Helldivers 2 - 85% reduction in install size with minimal performance impact
13 points by benton
13 points by benton
While I am personally very interested in this to free up some space on my Steam Deck, I've flagged as off-topic because there is effectively no technical information in this post, other than some vague references to "data duplication" affecting spinning rust users.
I would be very interested in a submission that actually detailed how they achieved this.
These loading time projections were based on industry data - comparing the loading times between SSD and HDD users where data duplication was and was not used. In the worst cases, a 5x difference was reported between instances that used duplication and those that did not. We were being very conservative and doubled that projection again to account for unknown unknowns.
We now know that, contrary to most games, the majority of the loading time in HELLDIVERS 2 is due to level-generation rather than asset loading. This level generation happens in parallel with loading assets from the disk and so is the main determining factor of the loading time. We now know that this is true even for users with mechanical HDDs.
There is no complex technical how, they intentionally duplicated the game data many times over (something common for many years in game dev, see eg this section on asset duplication in a PS5 talk: https://www.youtube.com/watch?v=ph8LyNIT9sg&t=629s), they hadn't done any actual benchmarking, and now they removed the duplicated data since they realized it was an enormous waste.
It does remind me of the JSON decoder in GTA :D
The game industry does something on their own without fully checking if it's viable at all.

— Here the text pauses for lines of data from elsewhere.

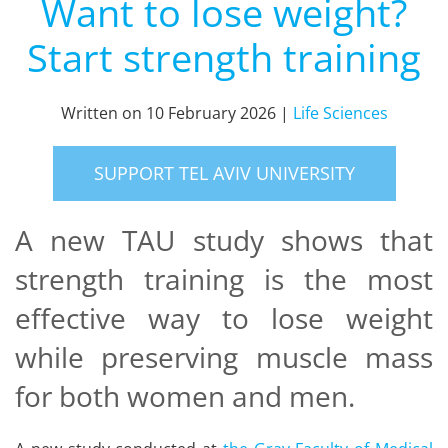
Want to lose weight?
Start strength training
Written on
10 February 2026
|
Life Sciences
SUPPORT TEL AVIV UNIVERSITY
A new TAU study shows that
strength training is the most
effective way to lose weight
while preserving muscle mass
for both women and men.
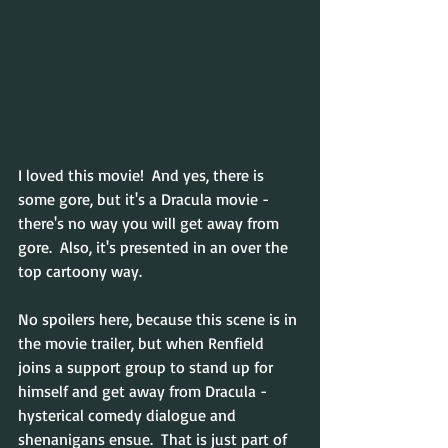
I loved this movie!  And yes, there is 
some gore, but it's a Dracula movie - 
there's no way you will get away from 
gore.  Also, it's presented in an over the 
top cartoony way. 
No spoilers here, because this scene is in 
the movie trailer, but when Renfield 
joins a support group to stand up for 
himself and get away from Dracula - 
hysterical comedy dialogue and 
shenanigans ensue.  That is just part of 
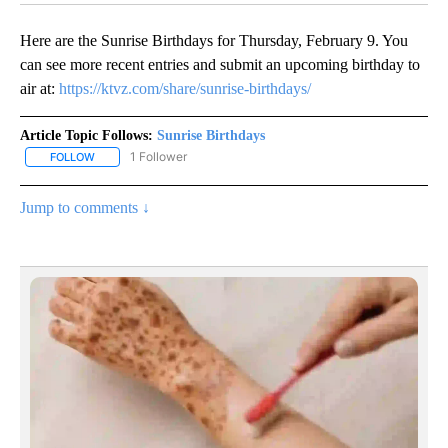
Here are the Sunrise Birthdays for Thursday, February 9. You
can see more recent entries and submit an upcoming birthday to
air at:
https://ktvz.com/share/sunrise-birthdays/
Article Topic Follows:
Sunrise Birthdays
1 Follower
FOLLOW
FOLLOW "SUNRISE BIRTHDAYS" TO RECEIVE NOTIFICATIONS ABO
Jump to comments ↓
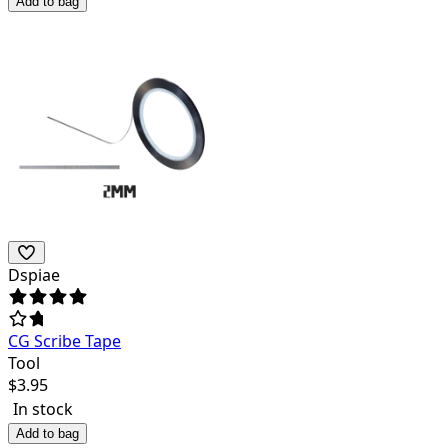
Add to bag
Dspiae
CG Scribe Tape
Tool
$
3.95
In stock
Add to bag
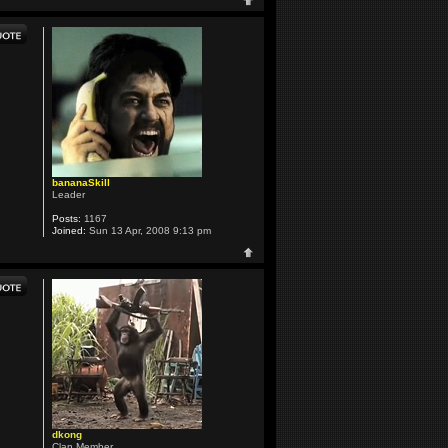
bananaSkill
Leader
Posts:
1167
Joined:
Sun 13 Apr, 2008 9:13 pm
dkong
Clan Member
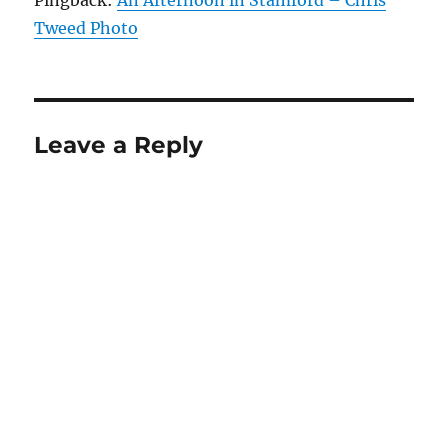
Tweed Photo
Leave a Reply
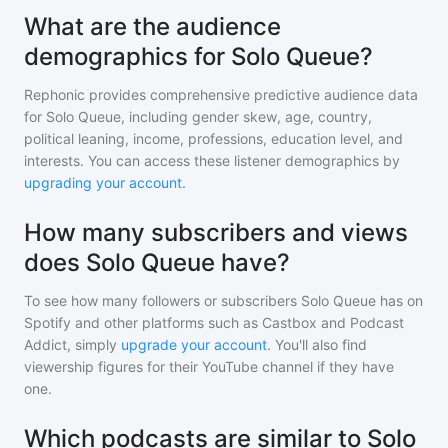
What are the audience
demographics for Solo Queue?
Rephonic provides comprehensive predictive audience data
for
Solo Queue
, including gender skew, age, country,
political leaning, income, professions, education level, and
interests. You can access these listener demographics by
upgrading your account
.
How many subscribers and views
does Solo Queue have?
To see how many followers or subscribers
Solo Queue
has on
Spotify and other platforms such as Castbox and Podcast
Addict, simply
upgrade your account
. You'll also find
viewership figures for their YouTube channel if they have
one.
Which podcasts are similar to Solo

I also had my toy json decoder and felt so validated using either charconv in C++ or preparsing with a max length and swapping the char to 0 just for the ato{i/f/...} calls.

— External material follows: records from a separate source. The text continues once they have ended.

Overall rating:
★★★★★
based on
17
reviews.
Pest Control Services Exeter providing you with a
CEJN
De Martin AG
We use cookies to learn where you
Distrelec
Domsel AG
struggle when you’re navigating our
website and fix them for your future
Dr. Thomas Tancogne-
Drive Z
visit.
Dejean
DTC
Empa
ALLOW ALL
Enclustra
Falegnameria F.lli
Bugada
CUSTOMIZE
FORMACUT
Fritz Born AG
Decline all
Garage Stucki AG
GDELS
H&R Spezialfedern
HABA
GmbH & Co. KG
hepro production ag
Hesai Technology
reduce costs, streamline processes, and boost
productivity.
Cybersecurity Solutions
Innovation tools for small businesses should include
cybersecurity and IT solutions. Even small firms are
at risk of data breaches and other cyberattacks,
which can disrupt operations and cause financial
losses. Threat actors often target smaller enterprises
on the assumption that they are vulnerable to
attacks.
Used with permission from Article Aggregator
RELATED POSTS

And I had to use atof, because the float/double decoding of from_chars didn't work for gnu and clang for a very long time (at least until 2022, even though it was c++17).
Edit:
Watching the talk. I feel like that issue is solvable by checking which models are used on the neighbours.
If there are models of a mailbox on the neighbours, don't put them in the data pack of the city block.
Or alternatively. Do octree/quadtree groupings.
I wouldn't expect that the load times are impacted massively by separating duplication into 2,3,4 groups instead of just one chunk.
Installation Size
The installation size of HELLDIVERS 2 on PC seems to be a hot topic right now so let’s start with that. The current install size on PCs is around 150 GB. This is roughly three times larger than the same game installed on consoles! Given the amount of content in the game, the size on consoles seems quite reasonable so the obvious question is - why is it so large on PC? Data Duplication
Much of the data in the PC version of HELLDIVERS 2 is duplicated. The practice of duplicating data to reduce loading times is a game development technique that is primarily used to optimize games for older storage media, particularly mechanical Hard Disk Drives (HDDs) and optical discs like DVDs.
This practice is largely unnecessary for games deployed on Solid State Drives (SSDs) which is why the console versions of HELLDIVERS 2 do not do this.
Running commentary from the community is that the slim build doesn't have the duplicated files.
Which means that if the windows editions weren't so split up with features for $$$, we could enable data deduplication and spot/avoid the original issue earlier. https://learn.microsoft.com/en-us/windows-server/storage/data-deduplication/understand but... Server only.
Looks like there's ZFS for Windows, so maybe it's possible to sidestep MS' segmentation here?
https://github.com/openzfsonwindows/openzfs
I wouldn't put anything valuable on it, but a game that can be easily re-installed seems like it could be worth it.